The Irish foreign minister has given one of the strongest indications so far that Dublin will not permit Brexit negotiations to move to the next phase without sufficient progress on the Irish border.
Speaking in Belfast yesterday morning (Wednesday), Simon Coveney said that there was solidarity between the Republic of Ireland and the EU negotiators over the need for progress on matters surrounding the land frontier.
Mr Coveney, who is also the Irish minister responsible for Brexit, told the SDLP-organised breakfast at Crumlin Road Gaol:
“There is an assumption I think by some that when the pressure comes on the Irish government will simply back off and not prevent progress to Phase Two, which is where everyone wants to go including the Irish government ... [but] there is a reason why we are not going to move on to Phase Two until there is sufficient progress on those issues.
“Otherwise what we do is we store up all the awkward and difficult decisions until the very end, and in that context it is my view Northern Ireland is very, very vulnerable.”
Mr Coveney said that there were three areas in which the EU expected progress before moving on to the next stage in its EU talks: the rights of EU citizens; the financial settlement that the UK had to pay; and then Ireland.
On the first two issues there had been some progress he said. Within the latter issue, the Irish question, three further sub issues had to be resolved: the Common Travel Area; the Good Friday Agreement (“how do we follow through on the clear commitment the British government has made ... to the full implementation of all of the detail of the GFA?”); and then there was the third issue, the border.
Mr Coveney talked about how the border had changed over the last 30 years, “that painful journey that many of you have been involved in, the success of it essentially has been largely invisible”.
“It is a seamless relationship, livestock moves around, product moves around, people move around,” he said. “And I, for one, am not going to be part of an Irish government that allows that progress to be reversed. And I will make that promise here, just like I will make it in Dublin and I will make it in Cork.”
Mr Coveney continued: “Anybody who thinks that we see this issue purely in trade terms, in terms of trade numbers, fundamentally misunderstands the depth of feeling in the context of the politics of the border and of course the politics of the implementation of the GFA.”
Mr Coveney then appeared to say that a solution would have to involve Northern Ireland staying in both the single market and the customs union, or some arrangement close to that.
“ ... And so what we have insisted upon, which seems to have raised the hackles of some, is a language which now says that it seems essential for us that the UK commit to ensuring that a hard border on the island of Ireland can be avoided by ensuring no emergence of regulatory divergence in those rules of the internal market and the customs union which are, and in our view will be in the future, necessary for meaningful north south cooperation, the all island economy and the protection of the Good Friday Agreement.
“That is the language of the EU task force that we have absolute solidarity on in relation to this and that is now why are in an awkward impasse, if the truth be told.”
He said that London was saying they could look at that issue when negotiating a trade agreement between the UK and EU: “We’re saying great, we hope that is possible, but sorry you can’t ask us to jump into the dark yet not knowing where we’re going to land.”
He said they were not demanding a “complete solution” from Britain now but they needed clear parameters on future arrangements before negotiations could go on.
“If you have a different rule-book by which business operates in Northern Ireland versus Ireland, there is no way of avoiding border checks.
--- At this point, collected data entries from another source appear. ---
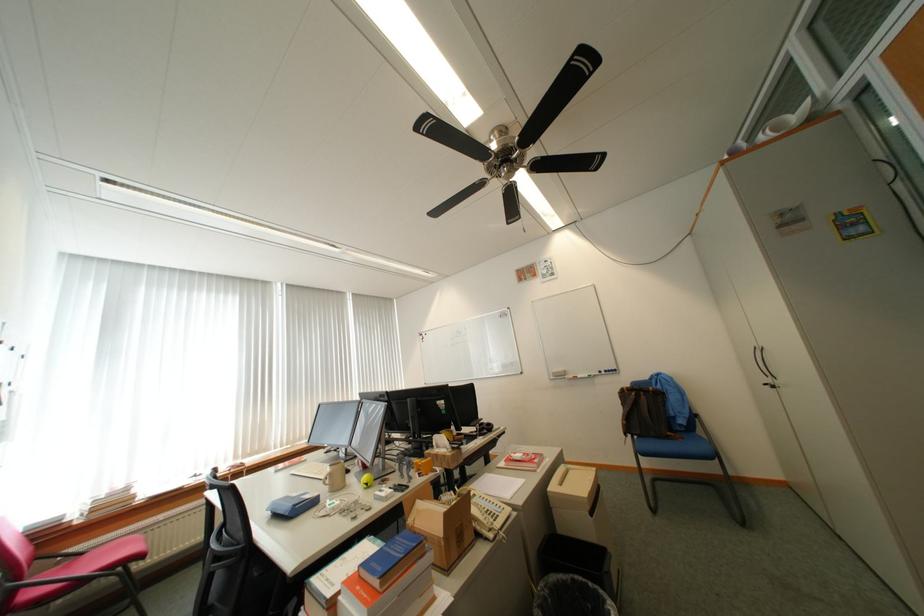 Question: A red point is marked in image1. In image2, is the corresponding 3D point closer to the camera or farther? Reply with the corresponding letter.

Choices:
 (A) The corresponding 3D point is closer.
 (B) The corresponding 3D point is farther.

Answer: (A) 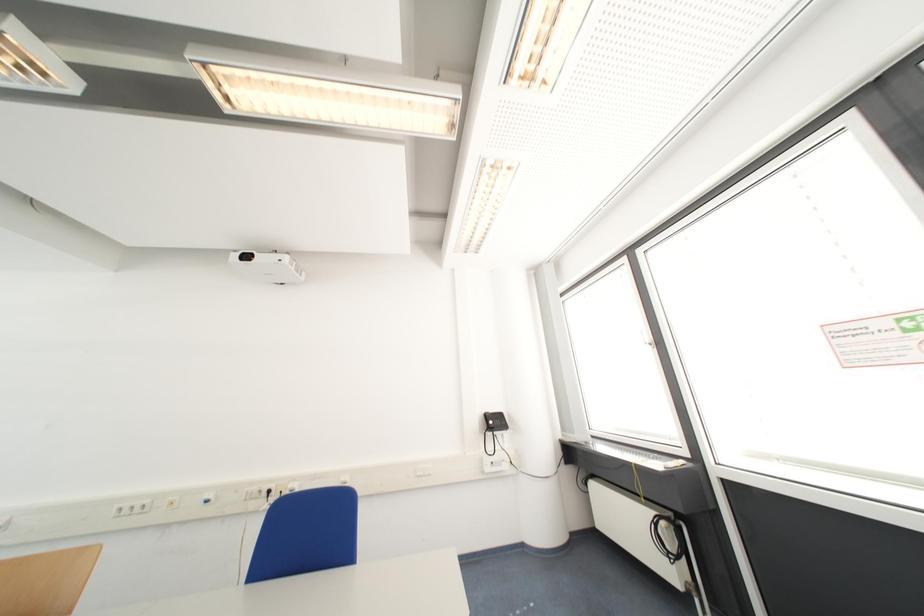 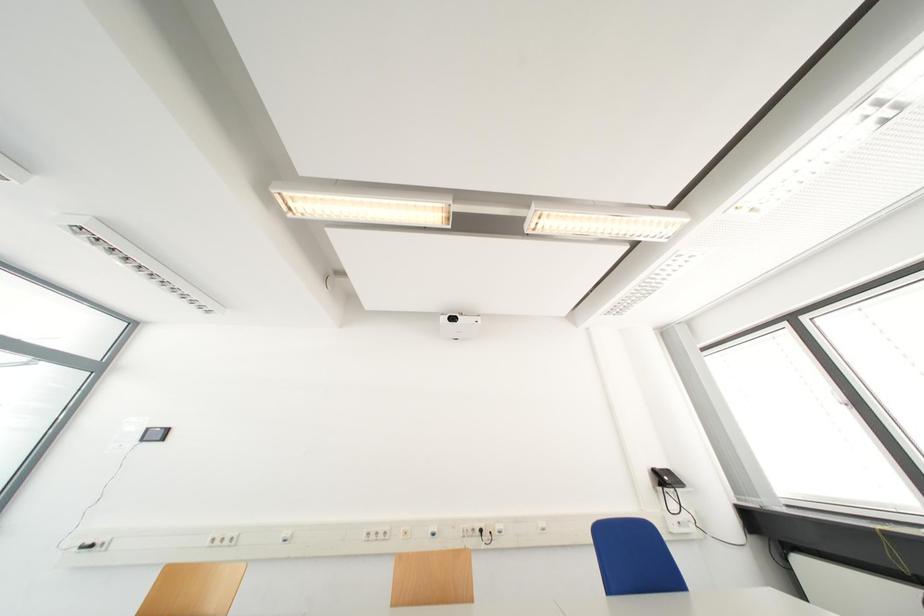 Which direction would the cameraman need to move to produce the second image?

The movement direction of the cameraman is left, backward.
That is the reality, whether those border checks happen on the border, or in business premises or in farmyards is a different issue, but as far as I am concerned that is all border infrastructure preventing free movement, preventing trade, undermining the relationships that have been built up over the last 20 years, and it’s about building barriers rather than bridges on this island and we won’t stand for it.”
That was Dublin’s firmly held position, he said, but added that British-Irish relations were better now than they had ever been in his lifetime.
It was he said, time for “straight talk”, on these issues.